Paes - Eu acho que é uma tarefa do governo federal. Se o governo federal não comprar, o que eu acho absurdo, eu também comprarei [como outros governos]. Mas não acredito, não consigo conceber isso.
UOL - E se o governo encrencar com a vacina chinesa?
Paes - Se a Anvisa autorizar [a vacina chinesa] não tem como [o governo] encrencar. Você pega os países e todo mundo está com data de vacinação. Eu tive um primeiro contato com um representante do Ministério de Saúde aqui no Rio e o quadro que ele me pintou é bastante positivo. Não vi esse negacionismo todo que falam também.

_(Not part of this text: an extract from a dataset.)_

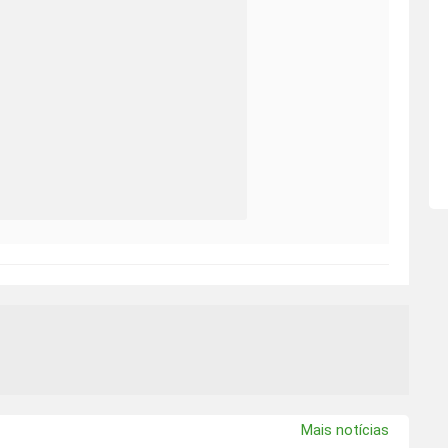
Mais notícias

UOL - O senhor disse que gostaria do ex-prefeito César Maia, pai de Rodrigo Maia, em uma secretaria especial. Qual será o papel dele?
Paes - Não vai ter. Queria criar um cargo para ele, mas o César me disse que está em outra fase da vida, que não quer mais estar no Poder Executivo.

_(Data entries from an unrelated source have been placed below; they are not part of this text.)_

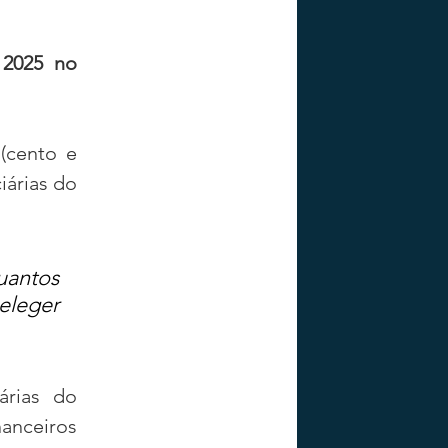
2025 no 
(cento e 
árias do 
antos 
leger 
árias do 
anceiros 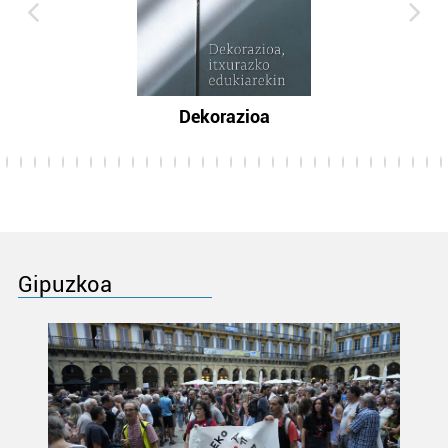
Dekorazioa
Gipuzkoa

UOL - Como está vendo a construção para 2022? Pretende ter um candidato para o governo?
Paes - Não cravo nada, mas dou um voto de confiança para o atual governador [Cláudio Castro, governador em exercício]. Ele me parece mais aberto ao diálogo que o Wilson Witzel. Esse era um Napoleão de hospício. Pronto, falei.
UOL - O que acha desse alinhamento de Cláudio Castro com o governo federal, soa como subserviência política?
Paes - Ele está certíssimo. O Rio é um estado sob intervenção federal nas finanças. Não há outra saída, tem que jogar na cartilha.
Quando eu vi o Witzel brigando com Bolsonaro daquele jeito, eu pensei [fica em silêncio por alguns instantes]... Ele foi de uma inteligência política para me vencer e de uma imbecilidade política [ao governar] que nunca vi igual. É coisa de gente com baixa autoestima
Via todo mundo dizer que Bolsonaro o elegeu e resolveu achar que não. O Cláudio tem dialogado com todo mundo, tem que ser assim, com maturidade. Mas, só maturidade não basta. Tem que trazer resultados.
UOL - O senhor será prefeito até 2024 ou há chance de tentar outro cargo e deixar o posto?
Paes - Eu sigo prefeito até o final do mandato. Disseram que eu não ia derrubar a Perimetral, lembra? Hoje tem quem duvide que seguirei prefeito. Tenha a certeza de que esse será o meu melhor mandato.